About this exercise
The entries that follow need to be returned without any alteration.
*** Opening Input records ***
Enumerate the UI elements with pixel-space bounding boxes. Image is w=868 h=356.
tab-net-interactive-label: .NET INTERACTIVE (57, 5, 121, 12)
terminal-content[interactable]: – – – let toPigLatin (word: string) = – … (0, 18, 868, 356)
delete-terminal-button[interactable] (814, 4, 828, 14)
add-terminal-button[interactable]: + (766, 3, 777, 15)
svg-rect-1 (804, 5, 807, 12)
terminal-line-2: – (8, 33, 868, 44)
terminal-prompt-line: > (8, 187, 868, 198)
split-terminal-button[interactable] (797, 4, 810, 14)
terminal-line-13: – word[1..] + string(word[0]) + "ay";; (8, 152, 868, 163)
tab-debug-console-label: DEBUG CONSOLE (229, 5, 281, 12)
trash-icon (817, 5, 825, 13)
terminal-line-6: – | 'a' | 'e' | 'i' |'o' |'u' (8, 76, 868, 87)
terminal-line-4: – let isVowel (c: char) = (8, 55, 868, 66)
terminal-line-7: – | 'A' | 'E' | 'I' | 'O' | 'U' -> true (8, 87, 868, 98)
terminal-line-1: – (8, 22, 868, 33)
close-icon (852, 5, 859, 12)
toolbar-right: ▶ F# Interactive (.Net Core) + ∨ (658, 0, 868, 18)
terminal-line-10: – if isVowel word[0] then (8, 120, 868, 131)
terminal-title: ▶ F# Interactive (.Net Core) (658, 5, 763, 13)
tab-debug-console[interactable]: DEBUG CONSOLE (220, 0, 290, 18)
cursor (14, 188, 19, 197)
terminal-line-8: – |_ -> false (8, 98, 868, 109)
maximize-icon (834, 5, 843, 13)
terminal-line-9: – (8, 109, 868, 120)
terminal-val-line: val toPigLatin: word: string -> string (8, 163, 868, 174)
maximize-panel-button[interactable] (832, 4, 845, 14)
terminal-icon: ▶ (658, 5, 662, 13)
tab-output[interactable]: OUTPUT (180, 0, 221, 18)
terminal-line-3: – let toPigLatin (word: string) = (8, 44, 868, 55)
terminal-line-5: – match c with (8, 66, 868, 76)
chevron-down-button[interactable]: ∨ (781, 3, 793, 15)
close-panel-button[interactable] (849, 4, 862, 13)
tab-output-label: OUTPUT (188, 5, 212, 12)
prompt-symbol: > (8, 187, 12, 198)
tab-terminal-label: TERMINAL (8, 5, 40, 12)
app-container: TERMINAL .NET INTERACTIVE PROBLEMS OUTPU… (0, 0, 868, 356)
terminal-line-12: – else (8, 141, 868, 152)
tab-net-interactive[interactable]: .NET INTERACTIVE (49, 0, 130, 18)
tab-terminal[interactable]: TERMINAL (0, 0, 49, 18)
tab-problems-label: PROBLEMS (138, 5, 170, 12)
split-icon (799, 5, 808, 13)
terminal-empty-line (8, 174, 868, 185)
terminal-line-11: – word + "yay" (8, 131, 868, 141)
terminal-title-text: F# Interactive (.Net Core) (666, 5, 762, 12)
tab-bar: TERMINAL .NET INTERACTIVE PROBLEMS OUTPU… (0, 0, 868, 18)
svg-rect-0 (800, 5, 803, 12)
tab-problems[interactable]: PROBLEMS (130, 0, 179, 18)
*** Closing Input records ***
Solution to this exercise
Enumerate the UI elements with pixel-space bounding boxes. Image is w=868 h=356.
tab-net-interactive-label: .NET INTERACTIVE (57, 5, 121, 12)
terminal-content[interactable]: – – – let toPigLatin (word: string) = – … (0, 18, 868, 356)
delete-terminal-button[interactable] (814, 4, 828, 14)
add-terminal-button[interactable]: + (766, 3, 777, 15)
svg-rect-1 (804, 5, 807, 12)
terminal-line-2: – (8, 33, 868, 44)
terminal-prompt-line: > (8, 187, 868, 198)
split-terminal-button[interactable] (797, 4, 810, 14)
terminal-line-13: – word[1..] + string(word[0]) + "ay";; (8, 152, 868, 163)
tab-debug-console-label: DEBUG CONSOLE (229, 5, 281, 12)
trash-icon (817, 5, 825, 13)
terminal-line-6: – | 'a' | 'e' | 'i' |'o' |'u' (8, 76, 868, 87)
terminal-line-4: – let isVowel (c: char) = (8, 55, 868, 66)
terminal-line-7: – | 'A' | 'E' | 'I' | 'O' | 'U' -> true (8, 87, 868, 98)
terminal-line-1: – (8, 22, 868, 33)
close-icon (852, 5, 859, 12)
toolbar-right: ▶ F# Interactive (.Net Core) + ∨ (658, 0, 868, 18)
terminal-line-10: – if isVowel word[0] then (8, 120, 868, 131)
terminal-title: ▶ F# Interactive (.Net Core) (658, 5, 763, 13)
tab-debug-console[interactable]: DEBUG CONSOLE (220, 0, 290, 18)
cursor (14, 188, 19, 197)
terminal-line-8: – |_ -> false (8, 98, 868, 109)
maximize-icon (834, 5, 843, 13)
terminal-line-9: – (8, 109, 868, 120)
terminal-val-line: val toPigLatin: word: string -> string (8, 163, 868, 174)
maximize-panel-button[interactable] (832, 4, 845, 14)
terminal-icon: ▶ (658, 5, 662, 13)
tab-output[interactable]: OUTPUT (180, 0, 221, 18)
terminal-line-3: – let toPigLatin (word: string) = (8, 44, 868, 55)
terminal-line-5: – match c with (8, 66, 868, 76)
chevron-down-button[interactable]: ∨ (781, 3, 793, 15)
close-panel-button[interactable] (849, 4, 862, 13)
tab-output-label: OUTPUT (188, 5, 212, 12)
prompt-symbol: > (8, 187, 12, 198)
tab-terminal-label: TERMINAL (8, 5, 40, 12)
app-container: TERMINAL .NET INTERACTIVE PROBLEMS OUTPU… (0, 0, 868, 356)
terminal-line-12: – else (8, 141, 868, 152)
tab-net-interactive[interactable]: .NET INTERACTIVE (49, 0, 130, 18)
tab-terminal[interactable]: TERMINAL (0, 0, 49, 18)
tab-problems-label: PROBLEMS (138, 5, 170, 12)
split-icon (799, 5, 808, 13)
terminal-empty-line (8, 174, 868, 185)
terminal-line-11: – word + "yay" (8, 131, 868, 141)
terminal-title-text: F# Interactive (.Net Core) (666, 5, 762, 12)
tab-bar: TERMINAL .NET INTERACTIVE PROBLEMS OUTPU… (0, 0, 868, 18)
svg-rect-0 (800, 5, 803, 12)
tab-problems[interactable]: PROBLEMS (130, 0, 179, 18)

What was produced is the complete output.